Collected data
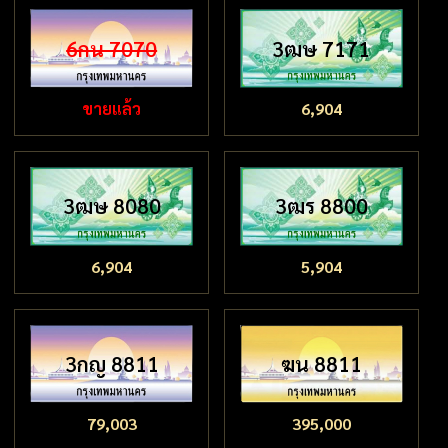
6กน 7070
3ฒษ 7171
ขายแล้ว
6,904
3ฒษ 8080
3ฒร 8800
6,904
5,904
3กญ 8811
ฆน 8811
79,003
395,000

* _WHAT THE TASK REQUIRES_
Write the records out exactly, dropping every image.

* _TASK RESULT_
6กน 7070
3ฒษ 7171
ขายแล้ว
6,904
3ฒษ 8080
3ฒร 8800
6,904
5,904
3กญ 8811
ฆน 8811
79,003
395,000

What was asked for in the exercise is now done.